# What is required
The copy must match the data below line for line and contain no images.

__________________________________________________

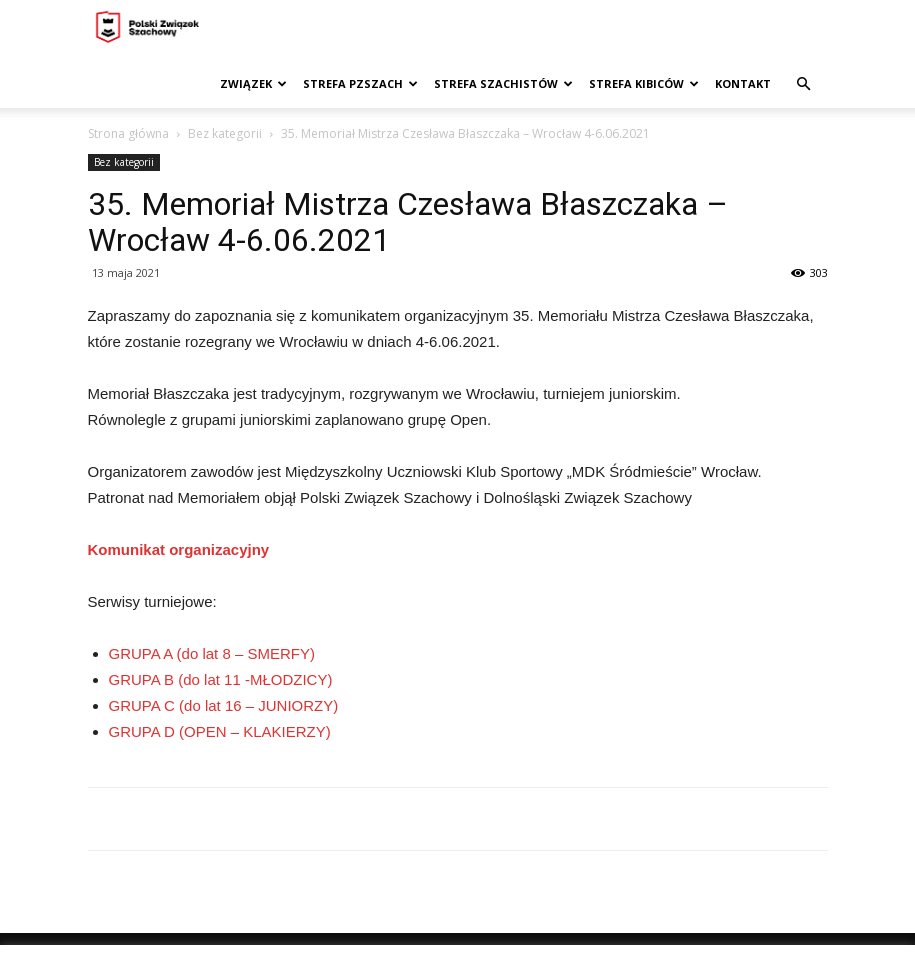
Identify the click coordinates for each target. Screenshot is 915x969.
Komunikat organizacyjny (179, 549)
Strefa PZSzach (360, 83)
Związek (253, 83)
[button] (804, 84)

__________________________________________________

# Solution for this exercise
Identify the click coordinates for each target. Screenshot is 915x969.
Komunikat organizacyjny (179, 549)
Strefa PZSzach (360, 83)
Związek (253, 83)
[button] (804, 84)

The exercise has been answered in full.